The practice has existed at least since Soviet times, but is only now being challenged by a small but determined grass-roots coalition of angry motorists. Some observers see the protest as a sign of an emerging middle class willing to take on Russia's elite. They want this special privilege cancelled for everyone except, maybe, Russian President Vladimir Putin.
"The unequal relationship between Russian citizens and their state can be seen most vividly on the roads," says Vyacheslav Lisakov, head of the Free Choice Motorists' Movement, which has about 5,000 members nationwide. "There are basically two castes in our society, one of which is totally outside the law. The rest of us have no choice but to defer to them, and swallow our humiliation."
The movement was kick-started earlier this year by the case of Oleg Shcherbinsky, a Siberian railway worker who was sentenced to four years in jail for "failing to yield" to a limousine carrying Altai regional governor Mikhail Yevdokimov. Mr. Shcherbinsky told the court he never saw the governor's car, which sideswiped him from behind at high speed while he was making a left turn, then crashed, killing Mr. Yevdokimov.
Hundreds of motorists, organized through the Internet by Mr. Lisakov's group, staged protest rallies around Russia. A month later, another court acquitted Shcherbinsky. "That was a victory for civil society," says Lisakov. "If we hadn't demonstrated, I've no doubt Shcherbinsky would still be rotting in prison."
Previous civic protest movements, such as pensioners, have taken to the streets over issues such as loss of state benefits. "This is more interesting, because motorists are middle-class people who are protesting not as a vulnerable group but as active citizens," says Vladimir Ryzhkov, an independent Duma deputy and author of a draft law - unlikely to pass in the Kremlin-dominated legislature - that would sharply curb use of the migalka. "What they want is equality before the law, and that's something new in Russia," he says.
When President Putin is in town, the entire 30-kilometer (18.5 mile) route from his Novo Ogaryovo dacha to the Kremlin is closed twice daily so his eight-car cortege can race through the city at speeds of up to 200 k.p.h. (124 m.p.h.). Former President Boris Yeltsin, who lives in a compound near Razdori, also enjoys the right to shut down entire road networks when he makes his occasional forays into Moscow.
Many drivers say they fume at the enforced waiting, but don't begrudge Putin his due. "I'm a realist," says Lisakov. "The mentality in Russia is that the president should never have to stop for a traffic light."

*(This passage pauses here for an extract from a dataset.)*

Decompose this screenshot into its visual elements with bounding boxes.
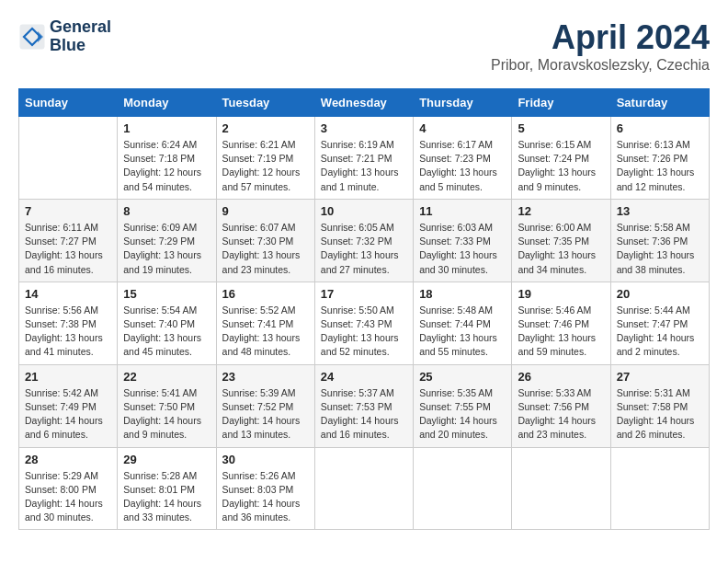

But the number of lesser officials with migalka rights has ballooned from just 30 in 1994 to more than 5,000 today in Moscow alone, say experts. Some Moscow thoroughfares now have a special reserved center lane where VIPs simply sail past traffic jams. But on some roads they often just charge down the middle, forcing other drivers onto the shoulders. "The way they drive makes everyone indignant, and it creates a very dangerous situation on the roads," says Mr. Ryzhkov.
About 30 state agencies, including the Kremlin, the Duma, and the Central Bank, have the ability to issue the migalka to their top staff. But experts say many wealthy Russians illegally purchase the needed credentials.
"We know there's a price list for different levels of road privilege," says Yury Geiko, a commentator with Avtoradio, a Moscow radio station. According to Itogi, a weekly newsmagazine, a migalka can be had for about $25,000, but full privileges cost as much as $200,000. "The most expensive is called a predpisaniye, and it's a document that forbids police to even poke their noses inside your car," says Mr. Geiko.
Lisakov says he'll keep protesting on behalf of 30 million Russian motorists. "It's only when officials have to stand in traffic jams themselves that they'll begin to think seriously about improving things," he says.